Written By ESR News Blog Editor Thomas Ahearn

On March 1, 2022, the U.S. Equal Employment Opportunity Commission (EEOC) updated its guidance about “What You Should Know About COVID-19 and the ADA, the Rehabilitation Act, and Other EEO Laws” by adding several questions about religious objections employees may have to COVID-19 vaccine requirements under Title VII of the Civil Rights Act of 1964 (Title VII) which prohibits employment discrimination based on religion.

The EEOC enforces Title VII, which includes a right for job applicants and employees to request an exception, called a religious or reasonable accommodation, from an employer requirement that conflicts with their religious beliefs, practices, or observances. If an employer shows that it cannot reasonably accommodate an exception without undue hardship on its operations, the employer is not required to grant the accommodation.

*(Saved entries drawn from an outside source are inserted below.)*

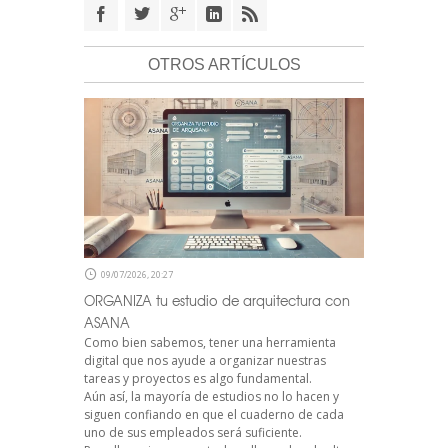
OTROS ARTÍCULOS
09/07/2026, 20:27
ORGANIZA tu estudio de arquitectura con
ASANA
Como bien sabemos, tener una herramienta
digital que nos ayude a organizar nuestras
tareas y proyectos es algo fundamental.
Aún así, la mayoría de estudios no lo hacen y
siguen confiando en que el cuaderno de cada
uno de sus empleados será suficiente.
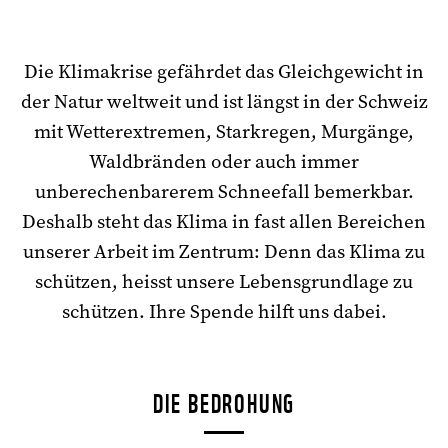
Die Klimakrise gefährdet das Gleichgewicht in
der Natur weltweit und ist längst in der Schweiz
mit Wetterextremen, Starkregen, Murgänge,
Waldbränden oder auch immer
unberechenbarerem Schneefall bemerkbar.
Deshalb steht das Klima in fast allen Bereichen
unserer Arbeit im Zentrum: Denn das Klima zu
schützen, heisst unsere Lebensgrundlage zu
schützen. Ihre Spende hilft uns dabei.
DIE BEDROHUNG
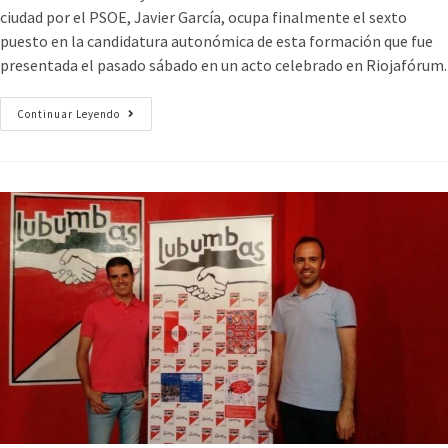
ciudad por el PSOE, Javier García, ocupa finalmente el sexto
puesto en la candidatura autonómica de esta formación que fue
presentada el pasado sábado en un acto celebrado en Riojafórum.
Continuar Leyendo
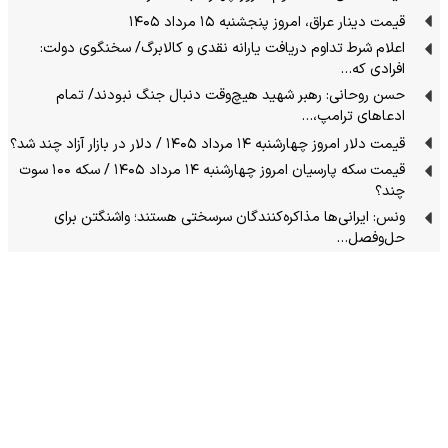
قیمت دینار عراق، امروز پنجشنبه ۱۵ مرداد ۱۴۰۵
اعلام شرط تداوم دریافت یارانه نقدی و کالابرگ/ سخنگوی دولت:
افرادی که…
حسن روحانی: رهبر شهید هیچ‌وقت دنبال جنگ نبودند/ تمام
ادعاهای ترامپ،…
قیمت دلار امروز چهارشنبه ۱۴ مرداد ۱۴۰۵ / دلار در بازار آزاد چند شد؟
قیمت سکه پارسیان امروز چهارشنبه ۱۴ مرداد ۱۴۰۵ / سکه ۱۰۰ سوت
چند؟
ونس: ایرانی‌ها مذاکره‌کنندگان سرسختی هستند؛ واشنگتن برای
حل‌وفصل…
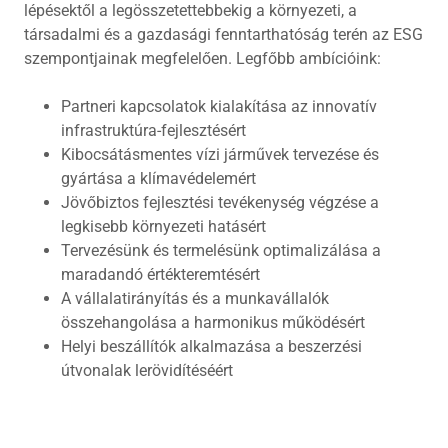
lépésektől a legösszetettebbekig a környezeti, a
társadalmi és a gazdasági fenntarthatóság terén az ESG
szempontjainak megfelelően. Legfőbb ambícióink:
Partneri kapcsolatok kialakítása az innovatív
infrastruktúra-fejlesztésért
Kibocsátásmentes vízi járművek tervezése és
gyártása a klímavédelemért
Jövőbiztos fejlesztési tevékenység végzése a
legkisebb környezeti hatásért
Tervezésünk és termelésünk optimalizálása a
maradandó értékteremtésért
A vállalatirányítás és a munkavállalók
összehangolása a harmonikus működésért
Helyi beszállítók alkalmazása a beszerzési
útvonalak lerövidítéséért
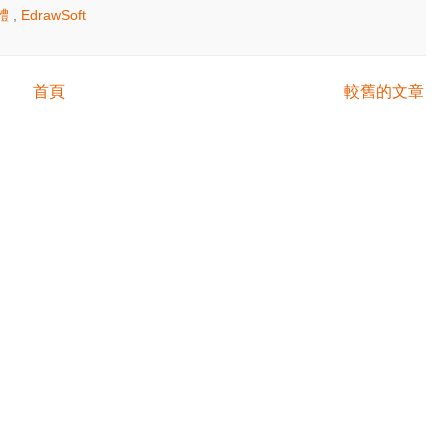
體
,
EdrawSoft
首頁
較舊的文章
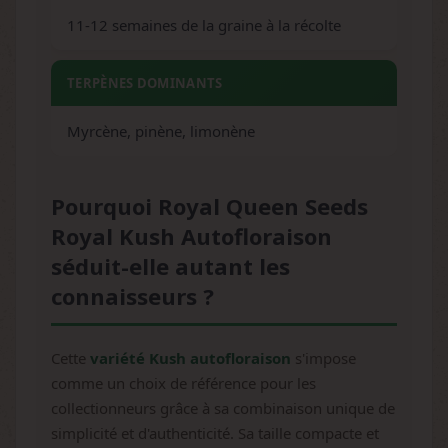
11-12 semaines de la graine à la récolte
TERPÈNES DOMINANTS
Myrcène, pinène, limonène
Pourquoi Royal Queen Seeds
Royal Kush Autofloraison
séduit-elle autant les
connaisseurs ?
Cette
variété Kush autofloraison
s'impose
comme un choix de référence pour les
collectionneurs grâce à sa combinaison unique de
simplicité et d'authenticité. Sa taille compacte et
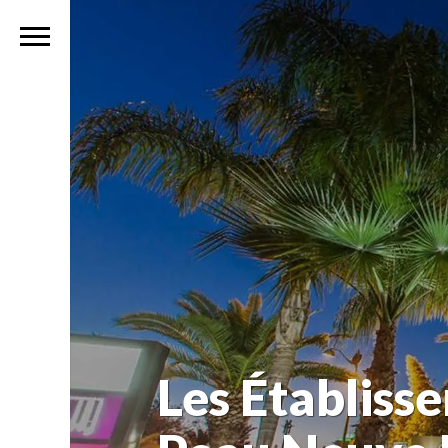
Les Établiss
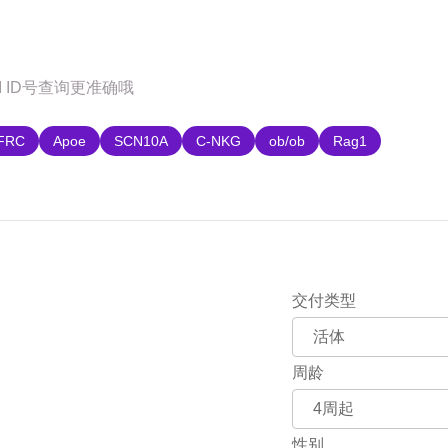
购
FRC
Apoe
SCN10A
C-NKG
ob/ob
Rag1
交付类型
周龄
性别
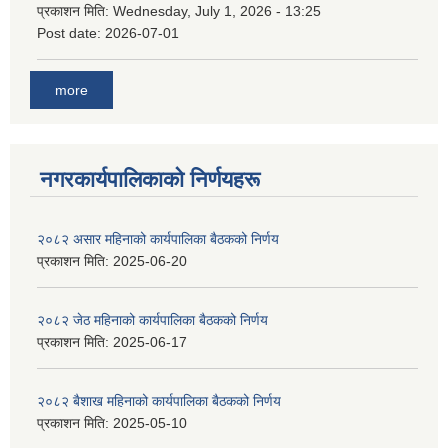
प्रकाशन मिति:
Wednesday, July 1, 2026 - 13:25
Post date:
2026-07-01
more
नगरकार्यपालिकाकाे निर्णयहरू
२०८२ असार महिनाको कार्यपालिका बैठकको निर्णय
प्रकाशन मिति:
2025-06-20
२०८२ जेठ महिनाको कार्यपालिका बैठकको निर्णय
प्रकाशन मिति:
2025-06-17
२०८२ बैशाख महिनाको कार्यपालिका बैठकको निर्णय
प्रकाशन मिति:
2025-05-10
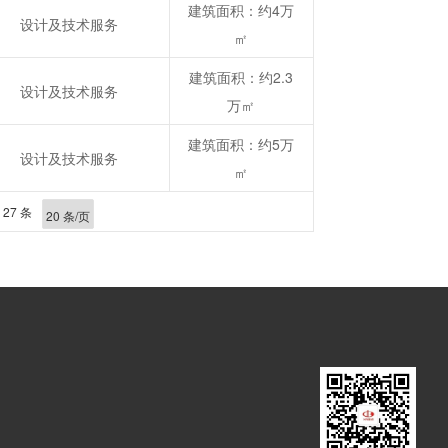
建筑面积：约4万
设计及技术服务
㎡
建筑面积：约2.3
设计及技术服务
万㎡
建筑面积：约5万
设计及技术服务
㎡
 27 条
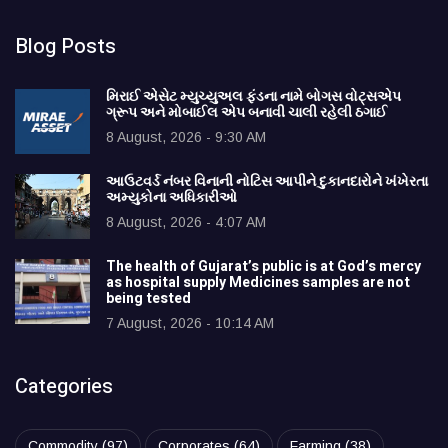
Blog Posts
મિરાઈ એસેટ મ્યુચ્યુઅલ ફંડના નામે બોગસ વોટ્સએપ
ગ્રૂપ અને મોબાઈલ એપ બનાવી ચાલી રહેલી ઠગાઈ
8 August, 2026 - 9:30 AM
આઉટવર્ડ નંબર વિનાની નોટિસ આપીને દુકાનદારોને ખંખેરતા
અમ્યુકોના અધિકારીઓ
8 August, 2026 - 4:07 AM
The health of Gujarat’s public is at God’s mercy
as hospital supply Medicines samples are not
being tested
7 August, 2026 - 10:14 AM
Categories
Commodity
(97)
Corporates
(64)
Farming
(38)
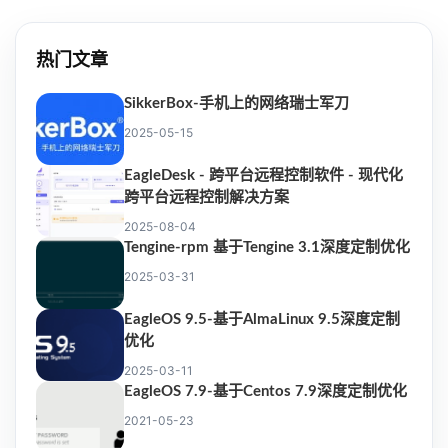
热门文章
SikkerBox-手机上的网络瑞士军刀
2025-05-15
EagleDesk - 跨平台远程控制软件 - 现代化
跨平台远程控制解决方案
2025-08-04
Tengine-rpm 基于Tengine 3.1深度定制优化
2025-03-31
EagleOS 9.5-基于AlmaLinux 9.5深度定制
优化
2025-03-11
EagleOS 7.9-基于Centos 7.9深度定制优化
2021-05-23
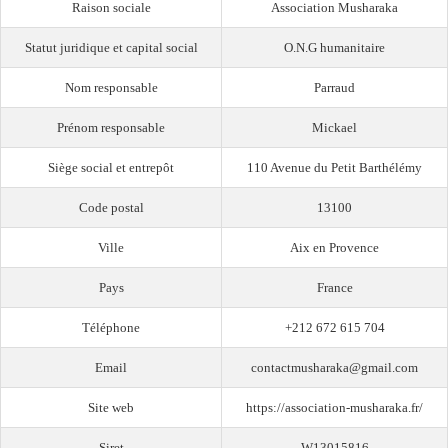
Raison sociale
Association Musharaka
Statut juridique et capital social
O.N.G humanitaire
Nom responsable
Parraud
Prénom responsable
Mickael
Siège social et entrepôt
110 Avenue du Petit Barthélémy
Code postal
13100
Ville
Aix en Provence
Pays
France
Téléphone
+212 672 615 704
Email
contactmusharaka@gmail.com
Site web
https://association-musharaka.fr/
Siret
W13015816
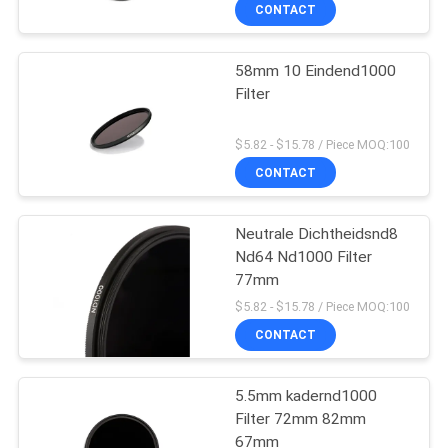
Camera Lens Exposure
CONTACTEER
CONTACT
Filter
ONS
58mm 10 Eindend1000
Filter
VERZOEK
OM
$5.82 - $15.78 / Piece MOQ:100
EEN
CONTACT
CITAAT
Neutrale Dichtheidsnd8
Nd64 Nd1000 Filter
SITEMAP
77mm
$5.82 - $15.78 / Piece MOQ:100
PRIVACY
CONTACT
POLICY
5.5mm kadernd1000
Filter 72mm 82mm
67mm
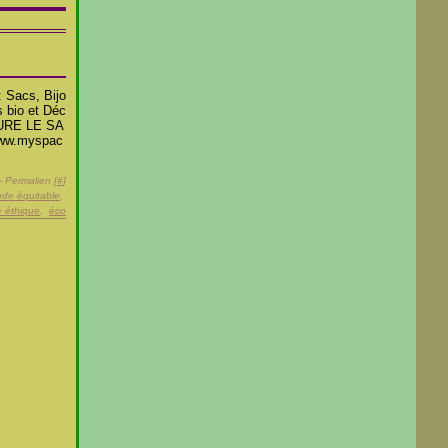
: Sacs, Bijo
 bio et Déc
TURE LE SA
www.myspac
- Permalien [
#
]
de équitable
,
 éthique
,
éco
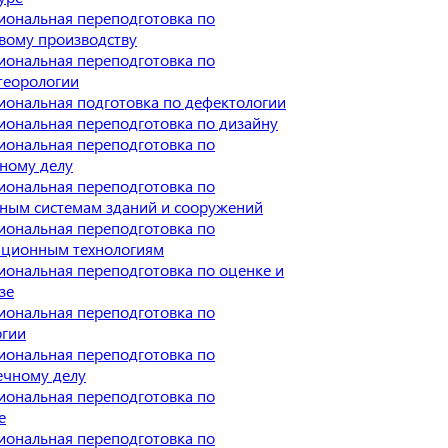
иональная переподготовка по
вому производству
иональная переподготовка по
теорологии
иональная подготовка по дефектологии
иональная переподготовка по дизайну
иональная переподготовка по
ному делу
иональная переподготовка по
ным системам зданий и сооружений
иональная переподготовка по
ционным технологиям
ональная переподготовка по оценке и
зе
иональная переподготовка по
ргии
иональная переподготовка по
ечному делу
иональная переподготовка по
е
иональная переподготовка по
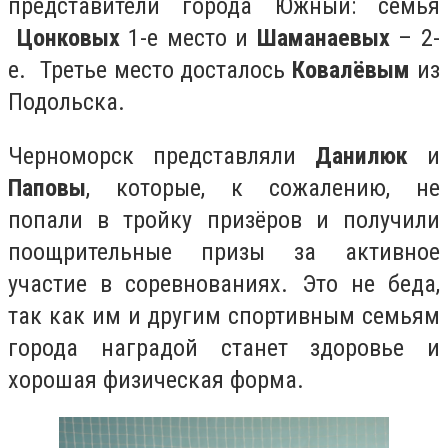
представители города Южный: семья
Цонковых
1-е место и
Шаманаевых
– 2-
е. Третье место досталось
Ковалёвым
из
Подольска.
Черноморск представляли
Данилюк
и
Паповы
, которые, к сожалению, не
попали в тройку призёров и получили
поощрительные призы за активное
участие в соревнованиях. Это не беда,
так как им и другим спортивным семьям
города наградой станет здоровье и
хорошая физическая форма.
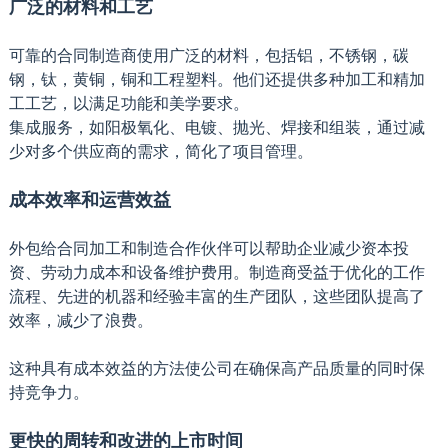
广泛的材料和工艺
可靠的合同制造商使用广泛的材料，包括铝，不锈钢，碳
钢，钛，黄铜，铜和工程塑料。他们还提供多种加工和精加
工工艺，以满足功能和美学要求。
集成服务，如阳极氧化、电镀、抛光、焊接和组装，通过减
少对多个供应商的需求，简化了项目管理。
成本效率和运营效益
外包给合同加工和制造合作伙伴可以帮助企业减少资本投
资、劳动力成本和设备维护费用。制造商受益于优化的工作
流程、先进的机器和经验丰富的生产团队，这些团队提高了
效率，减少了浪费。
这种具有成本效益的方法使公司在确保高产品质量的同时保
持竞争力。
更快的周转和改进的上市时间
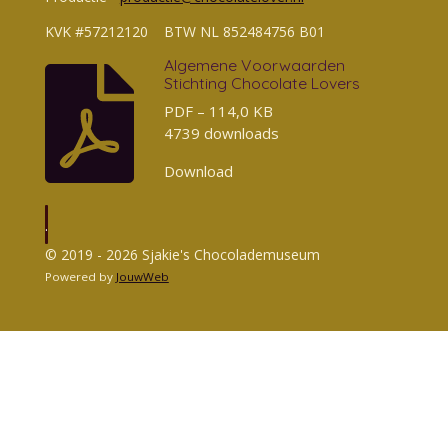
KVK #57212120 BTW NL 852484756 B01
Algemene Voorwaarden
Stichting Chocolate Lovers
PDF – 114,0 KB
4739 downloads
Download
.
© 2019 - 2026 Sjakie's Chocolademuseum
Powered by
JouwWeb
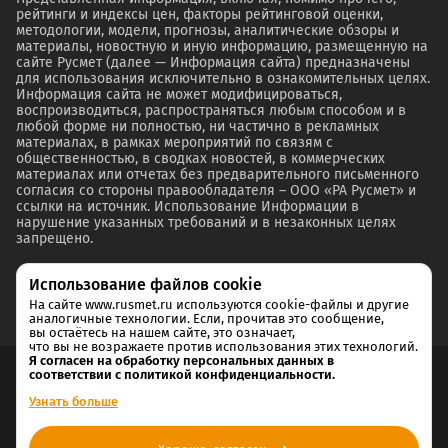
рейтинги и индексы цен, факторы рейтинговой оценки,
методологии, модели, прогнозы, аналитические обзоры и
материалы, новостную и иную информацию, размещенную на
сайте Русмет (далее — Информация сайта) предназначены
для использования исключительно в ознакомительных целях.
Информация сайта не может модифицироваться,
воспроизводиться, распространяться любым способом и в
любой форме ни полностью, ни частично в рекламных
материалах, в рамках мероприятий по связям с
общественностью, в сводках новостей, в коммерческих
материалах или отчетах без предварительного письменного
согласия со стороны правообладателя – ООО «РА Русмет» и
ссылки на источник. Использование Информации в
нарушение указанных требований и в незаконных целях
запрещено.
Использование файлов cookie
На сайте www.rusmet.ru используются cookie-файлы и другие
аналогичные технологии. Если, прочитав это сообщение,
вы остаётесь на нашем сайте, это означает,
что вы не возражаете против использования этих технологий.
Я согласен на обработку персональных данных в
соответствии с политикой конфиденциальности.
Согласие на обработку и хранение персональных данных
Узнать больше
Политика cookie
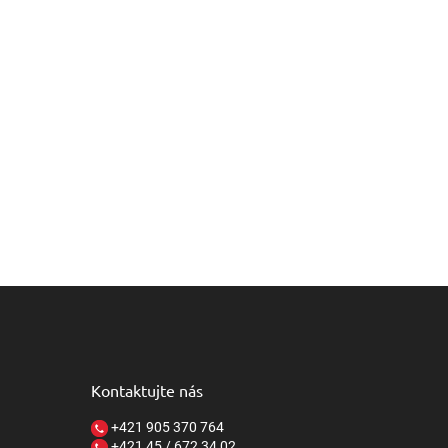
Kontaktujte nás
+421 905 370 764
+421 45 / 672 34 02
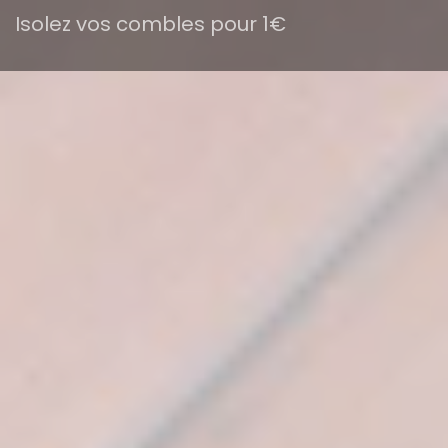
Isolez vos combles pour 1€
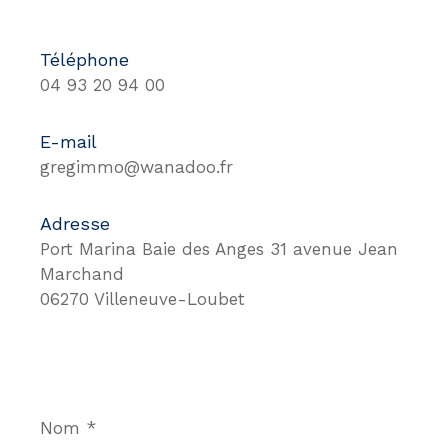
Téléphone
04 93 20 94 00
E-mail
gregimmo@wanadoo.fr
Adresse
Port Marina Baie des Anges 31 avenue Jean
Marchand
06270 Villeneuve-Loubet
Nom
*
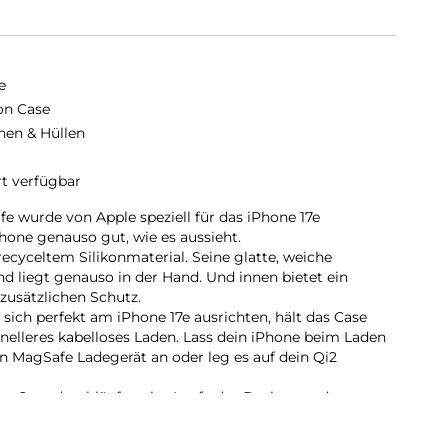
e
kon Case
hen & Hüllen
rt verfügbar
e wurde von Apple speziell für das iPhone 17e
hone genauso gut, wie es aussieht.
ecyceltem Silikon­material. Seine glatte, weiche
nd liegt genauso in der Hand. Und innen bietet ein
 zusätzlichen Schutz.
 sich perfekt am iPhone 17e ausrichten, hält das Case
hnelleres kabelloses Laden. Lass dein iPhone beim Laden
n MagSafe Ladegerät an oder leg es auf dein Qi2
te Case durchläuft es im Laufe des Design‑ und
 von Teststunden. Deshalb sieht es nicht nur großartig
macht, dein iPhone vor Kratzern und bei Stürzen zu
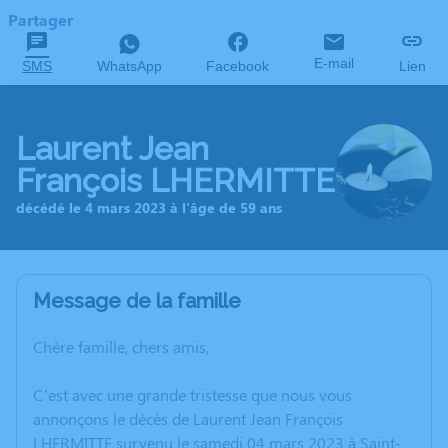
Partager
E-mail
SMS
WhatsApp
Facebook
Lien
Laurent Jean
François LHERMITTE
décédé le 4 mars 2023 à l'âge de 59 ans
Message de la famille
Chère famille, chers amis,
C’est avec une grande tristesse que nous vous
annonçons le décès de Laurent Jean François
LHERMITTE survenu le samedi 04 mars 2023 à Saint-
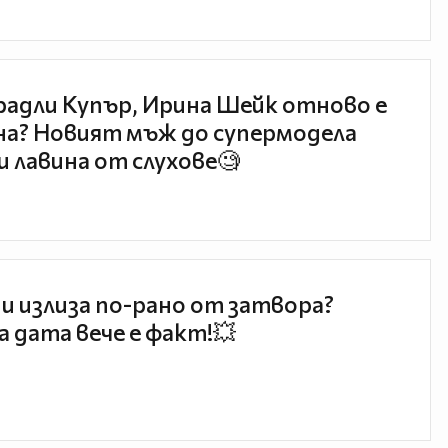
радли Купър, Ирина Шейк отново е
а? Новият мъж до супермодела
и лавина от слухове🧐
и излиза по-рано от затвора?
 дата вече е факт!💥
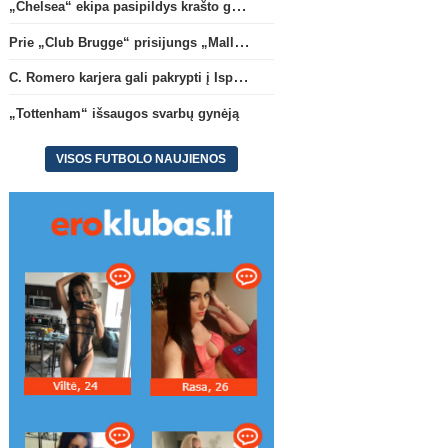
„Chelsea“ ekipa pasipildys krašto gynėju P. Chavarria
Prie „Club Brugge“ prisijungs „Mallorca“ klube atsiskleidęs J. Virgili
C. Romero karjera gali pakrypti į Ispaniją
„Tottenham“ išsaugos svarbų gynėją
Ispanijos La Liga
Anglijos Premi
Prie „Club Brugge“ prisijungs
„Tottenham“ išsaugos s
VISOS FUTBOLO NAUJIENOS
„Mallorca“ klube atsiskleidęs J.
gynėją
Virgili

The EEOC suggests people interested in religious accommodation view Section 12: Religious Discrimination and Guidelines on Discrimination Because of Religion. Although other laws, such as the Religious Freedom Restoration Act, also may protect religious freedom in some circumstances, the EEOC guidance only describes employment rights and obligations under Title VII. The following questions were added to the guidance:

  • Do employees who have a religious objection to receiving a COVID-19 vaccination need to tell their employer? If so, is there specific language that must be used under Title VII?
  • Does an employer have to accept an employee’s assertion of a religious objection to a COVID-19 vaccination at face value? May the employer ask for additional information?
  • How does an employer show that it would be an “undue hardship” to accommodate an employee’s request for religious accommodation?
  • If an employer grants some employees a religious accommodation from a COVID-19 vaccination requirement because of sincerely held religious beliefs, practices, or observances, does it have to grant all such requests?
  • Must an employer provide the religious accommodation preferred by an employee if there are other possible accommodations that also are effective in eliminating the religious conflict and do not cause an undue hardship under Title VII?
  • If an employer grants a religious accommodation to an employee, can the employer later reconsider it?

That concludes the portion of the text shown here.